La fuga dai paesi verso le città
Che la popolazione italiana stia diminuendo è un fatto assodato da tempo, quello che fa impressione è la disparità di concentrazione di abitanti a seconda del tipo di territorio. Le Aree interne comprendono oltre 4mila Comuni, il 48,5% del totale, praticamente la metà del suolo italiano, ma sono abitate soltanto da circa 13 milioni di persone; i restanti 45 milioni di italiani risiedono nei Centri. In pratica, un quarto della popolazione italiana si trova nelle Aree interne, gli altri tre quarti nelle grandi città. Andando ancora più nel dettaglio, noteremo ulteriori differenze tra Aree interne del nord e del Sud. In queste ultime, infatti, il calo demografico è ancora più intenso.
Da questa prima analisi emerge che, in generale, chi vive in un piccolo Comune tende ad abbandonarlo. E che, a parità di dimensioni dello stesso, il fenomeno è molto più accentuato nel sud Italia.
Più morti che nascite
Gli italiani fanno meno figli, questo è un dato di fatto.
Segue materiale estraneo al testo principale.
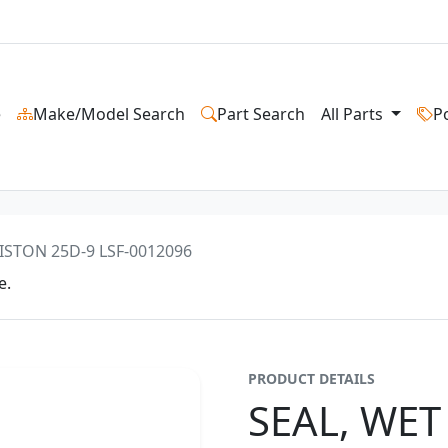
e
Make/Model Search
Part Search
All Parts
P
ISTON 25D-9 LSF-0012096
e.
PRODUCT DETAILS
SEAL, WET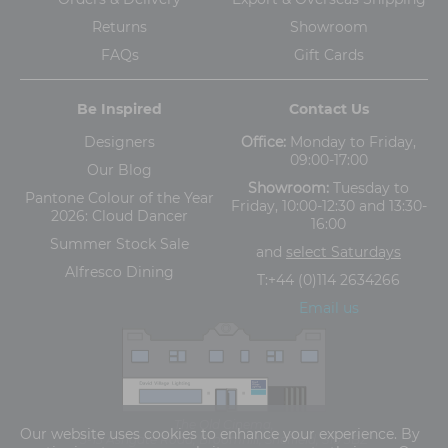
Returns
Showroom
FAQs
Gift Cards
Be Inspired
Contact Us
Designers
Office:
Monday to Friday,
09:00-17:00
Our Blog
Showroom:
Tuesday to
Pantone Colour of the Year
Friday, 10:00-12:30 and 13:30-
2026: Cloud Dancer
16:00
Summer Stock Sale
and
select Saturdays
Alfresco Dining
T:
+44 (0)114 2634266
Email us
The Old Cinema,
Our website uses cookies to enhance your experience. By
5-13 Ashgate Road, Broomhill, Sheffield, S10 3BZ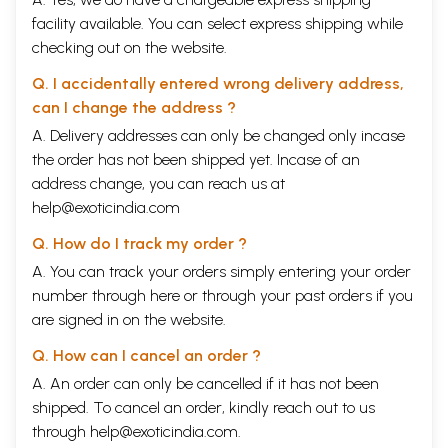
facility available. You can select express shipping while
checking out on the website.
Q. I accidentally entered wrong delivery address,
can I change the address ?
A. Delivery addresses can only be changed only incase
the order has not been shipped yet. Incase of an
address change, you can reach us at
help@exoticindia.com
Q. How do I track my order ?
A. You can track your orders simply entering your order
number through
here
or through your
past orders
if you
are signed in on the website.
Q. How can I cancel an order ?
A. An order can only be cancelled if it has not been
shipped. To cancel an order, kindly reach out to us
through
help@exoticindia.com
.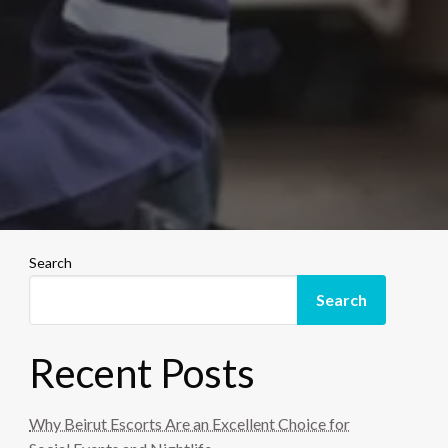
Search
Search
Recent Posts
Why Beirut Escorts Are an Excellent Choice for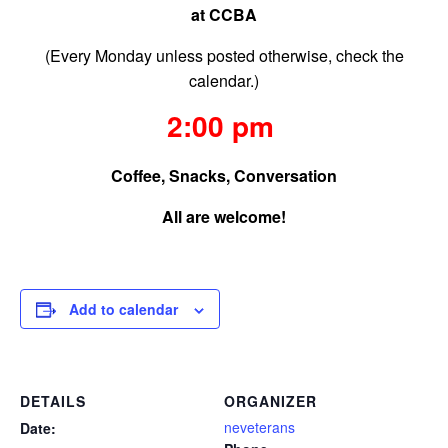
at CCBA
(Every Monday unless posted otherwise, check the
calendar.)
2:00 pm
Coffee, Snacks, Conversation
All are welcome!
Add to calendar
DETAILS
ORGANIZER
neveterans
Date: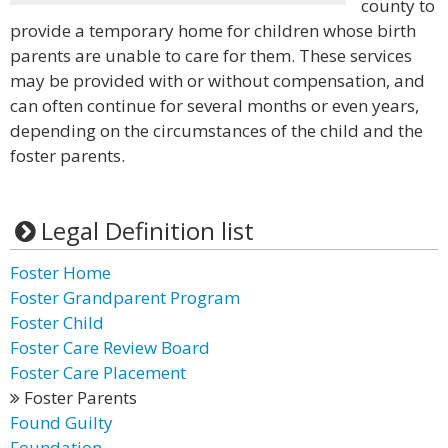
county to
provide a temporary home for children whose birth
parents are unable to care for them. These services
may be provided with or without compensation, and
can often continue for several months or even years,
depending on the circumstances of the child and the
foster parents.
Legal Definition list
Foster Home
Foster Grandparent Program
Foster Child
Foster Care Review Board
Foster Care Placement
Foster Parents
Found Guilty
Foundation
Il fenomeno non va interpretato semplicemente come un cambio nei costumi, ma come un dato allarmante per la sostenibilità del Paese. Sono ormai due decenni che il numero dei morti supera quello dei nati, il che significa che, se la tendenza resterà invariata, più andremo avanti e più la popolazione italiana sarà composta in prevalenza da anziani. Se il numero di giovani dovesse scendere eccessivamente al di sotto di quello degli adulti, significherebbe che la forza lavoro sarà troppo esigua per mantenere chi ha già lavorato e dovrebbe godersi gli anni della pensione. Anche in questo caso si registra un fenomeno più marcato nelle aree interne piuttosto che nei Centri.
Flussi migratori
Il grande tema da affrontare per l’Italia non è l’immigrazione, bensì l’emigrazione. I flussi migratori sul territorio italiano riguardano prevalentemente gli abitanti delle Aree interne che decidono di trasferirsi dai paesi di modeste dimensioni alle grandi città. Allo stesso modo, il trend riguarda uomini e donne del sud Italia che si spostano soprattutto al nord e in seconda battuta al centro.
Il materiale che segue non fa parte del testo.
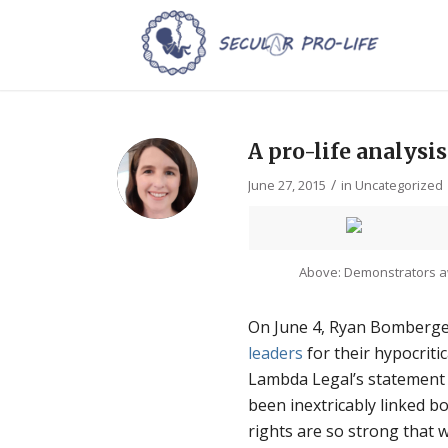
A pro-life analysis
/
June 27, 2015
in
Uncategorized
Above: Demonstrators a
On June 4, Ryan Bomberge
leaders
for their hypocritic
Lambda Legal’s statement 
been inextricably linked bo
rights are so strong that w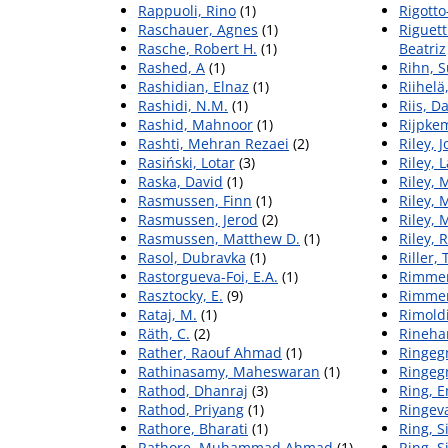
Rappuoli, Rino
(1)
Rigotto
Raschauer, Agnes
(1)
Riguett
Rasche, Robert H.
(1)
Beatriz
Rashed, A
(1)
Rihn, S
Rashidian, Elnaz
(1)
Riihelä,
Rashidi, N.M.
(1)
Riis, D
Rashid, Mahnoor
(1)
Rijpke
Rashti, Mehran Rezaei
(2)
Riley, J
Rasiński, Lotar
(3)
Riley, 
Raska, David
(1)
Riley, 
Rasmussen, Finn
(1)
Riley, 
Rasmussen, Jerod
(2)
Riley, M
Rasmussen, Matthew D.
(1)
Riley, 
Rasol, Dubravka
(1)
Riller, 
Rastorgueva-Foi, E.A.
(1)
Rimmer
Rasztocky, E.
(9)
Rimmer
Rataj, M.
(1)
Rimoldi
Räth, C.
(2)
Rinehar
Rather, Raouf Ahmad
(1)
Ringegn
Rathinasamy, Maheswaran
(1)
Ringegn
Rathod, Dhanraj
(3)
Ring, 
Rathod, Priyang
(1)
Ringeva
Rathore, Bharati
(1)
Ring, S
Rathore, Muhammad Ahmad
(1)
Ring, S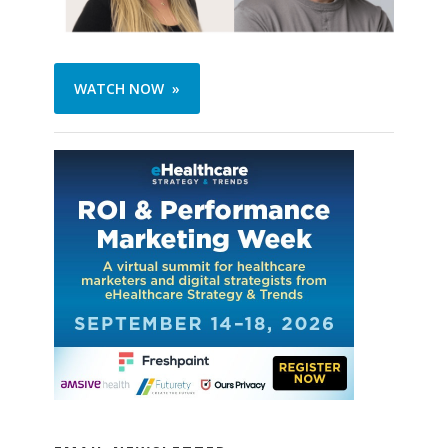
WATCH NOW »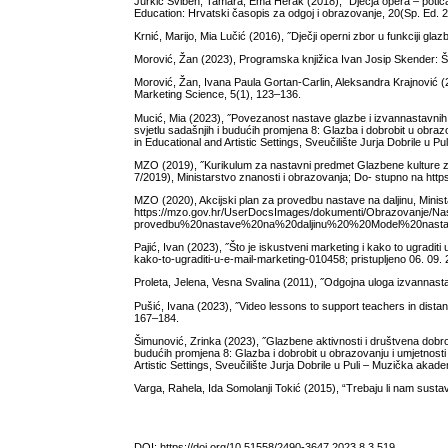
Jurkić Sviben, Tamara, Ema Herak (2018), ˝Dječja opera – potica
Education: Hrvatski časopis za odgoj i obrazovanje, 20(Sp. Ed. 2
Krnić, Marijo, Mia Lučić (2016), ˝Dječji operni zbor u funkciji gl
Morović, Žan (2023), Programska knjižica Ivan Josip Skender: 
Morović, Žan, Ivana Paula Gortan-Carlin, Aleksandra Krajnović (20
Marketing Science, 5(1), 123–136.
Mucić, Mia (2023), ˝Povezanost nastave glazbe i izvannastavnih g
svjetlu sadašnjih i budućih promjena 8: Glazba i dobrobit u obra
in Educational and Artistic Settings, Sveučilište Jurja Dobrile u P
MZO (2019), ˝Kurikulum za nastavni predmet Glazbene kulture za
7/2019), Ministarstvo znanosti i obrazovanja; Do- stupno na http
MZO (2020), Akcijski plan za provedbu nastave na daljinu, Minist
https://mzo.gov.hr/UserDocsImages/dokumenti/Obrazovanje/N
provedbu%20nastave%20na%20daljinu%20%20Model%20nastave% 2
Pajić, Ivan (2023), ˝Što je iskustveni marketing i kako to ugradi
kako-to-ugraditi-u-e-mail-marketing-010458; pristupljeno 06. 09.
Proleta, Jelena, Vesna Svalina (2011), ˝Odgojna uloga izvannastav
Pušić, Ivana (2023), ˝Video lessons to support teachers in distan
167–184.
Šimunović, Zrinka (2023), ˝Glazbene aktivnosti i društvena dobro
budućih promjena 8: Glazba i dobrobit u obrazovanju i umjetnost
Artistic Settings, Sveučilište Jurja Dobrile u Puli – Muzička akade
Varga, Rahela, Ida Somolanji Tokić (2015), “Trebaju li nam susta
DOI:
https://doi.org/10.51558/2490-3647.2023.8.3.519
Un altro elemento che contribuisce allo spopolamento delle Aree interne è rappresentato dall’elevato numero di cittadini italiani che emigrano all’estero. A differenza delle città più grandi, le Aree interne, soprattutto negli ultimi dieci anni, non attirano molti immigrati stranieri. Questi ultimi preferiscono stabilirsi nelle grandi aree urbane, che offrono maggiori servizi e, spesso, la presenza di comunità di connazionali. La scarsa presenza di immigrati non riesce a bilanciare adeguatamente il numero di persone che emigrano, e insieme al basso tasso di natalità, porta a una progressiva desertificazione dei piccoli Comuni.
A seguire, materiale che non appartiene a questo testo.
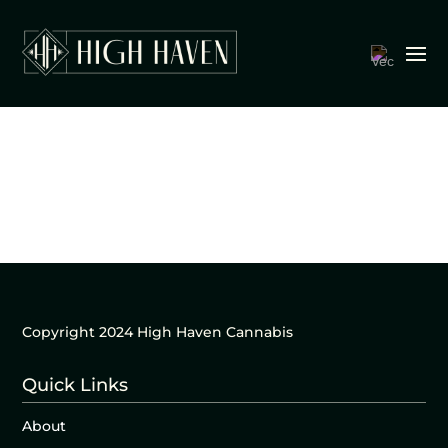
Copyright 2024 High Haven Cannabis
Quick Links
About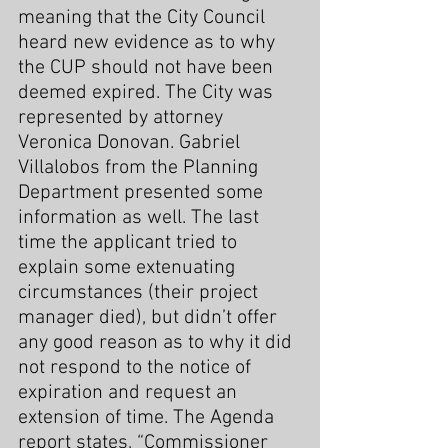
meaning that the City Council 
heard new evidence as to why 
the CUP should not have been 
deemed expired. The City was 
represented by attorney 
Veronica Donovan. Gabriel 
Villalobos from the Planning 
Department presented some 
information as well. The last 
time the applicant tried to 
explain some extenuating 
circumstances (their project 
manager died), but didn’t offer 
any good reason as to why it did 
not respond to the notice of 
expiration and request an 
extension of time. The Agenda 
report states, “Commissioner 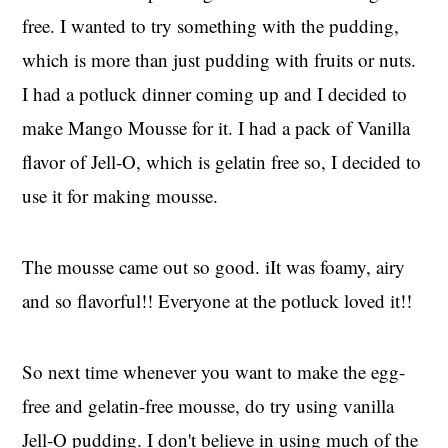
free. I wanted to try something with the pudding,
which is more than just pudding with fruits or nuts.
I had a potluck dinner coming up and I decided to
make Mango Mousse for it. I had a pack of Vanilla
flavor of Jell-O, which is gelatin free so, I decided to
use it for making mousse.
The mousse came out so good. iIt was foamy, airy
and so flavorful!! Everyone at the potluck loved it!!
So next time whenever you want to make the egg-
free and gelatin-free mousse, do try using vanilla
Jell-O pudding. I don't believe in using much of the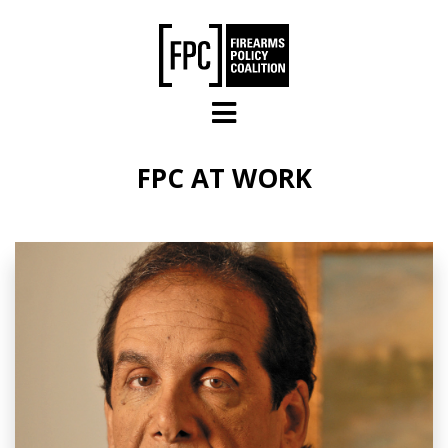
Skip to main content
FPC AT WORK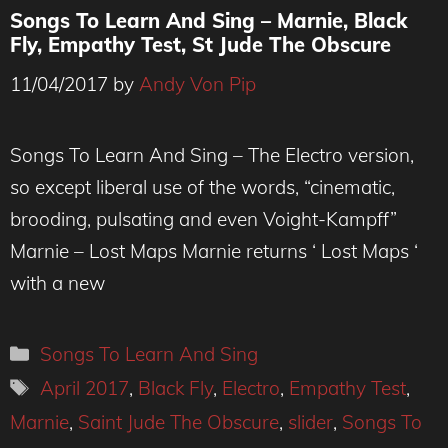
Songs To Learn And Sing – Marnie, Black
Fly, Empathy Test, St Jude The Obscure
11/04/2017
by
Andy Von Pip
Songs To Learn And Sing – The Electro version,
so except liberal use of the words, “cinematic,
brooding, pulsating and even Voight-Kampff”
Marnie – Lost Maps Marnie returns ‘ Lost Maps ‘
with a new
Categories
Songs To Learn And Sing
Tags
April 2017
,
Black Fly
,
Electro
,
Empathy Test
,
Marnie
,
Saint Jude The Obscure
,
slider
,
Songs To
Tanti giovani laureati partono, pochissimi tornano
Uno dei danni più grandi e una delle cause maggiori di impoverimento delle Aree interne è la fuga di ragazze e ragazzi, soprattutto laureati, che cercano fortuna nei Centri. Una volta stabilitisi nelle grandi città, molto raramente questi giovani tornano nei paesi di origine.
Tra il 2002 e il 2022, circa 330mila giovani laureati di età compresa tra i 25 e i 39 anni hanno lasciato le Aree interne per trasferirsi nei grandi centri urbani, mentre 45mila sono emigrati all’estero. Nello stesso periodo, 198mila giovani laureati sono tornati dai Centri alle Aree interne, e solo 17mila hanno fatto ritorno dall’estero. Di conseguenza, i Comuni di piccole dimensioni hanno perso 132mila giovani qualificati a favore delle città e 28mila a favore di Paesi stranieri.
Un Paese di anziani
L’età media degli italiani sta rapidamente aumentando e anche qui il fenomeno si fa più accentuato nei piccoli Comuni. Dal 2002 a oggi, l’età media nelle Aree Interne è aumentata di circa 5 anni, mentre nei Centri di 4,5 anni. L’indice di vecchiaia (il rapporto tra anziani e giovani) è aumentato maggiormente nelle Aree Interne: dal 133% del 2002 al 214% nel 2024, mentre nei Centri è passato dal 131% al 196% (200% per l’Italia). Infine, nei Comuni Periferici e Ultraperiferici, il 25,9% e il 26,8% della popolazione ha più di 65 anni, mentre solo l’11,5% e l’11,0% ha meno di 15 anni.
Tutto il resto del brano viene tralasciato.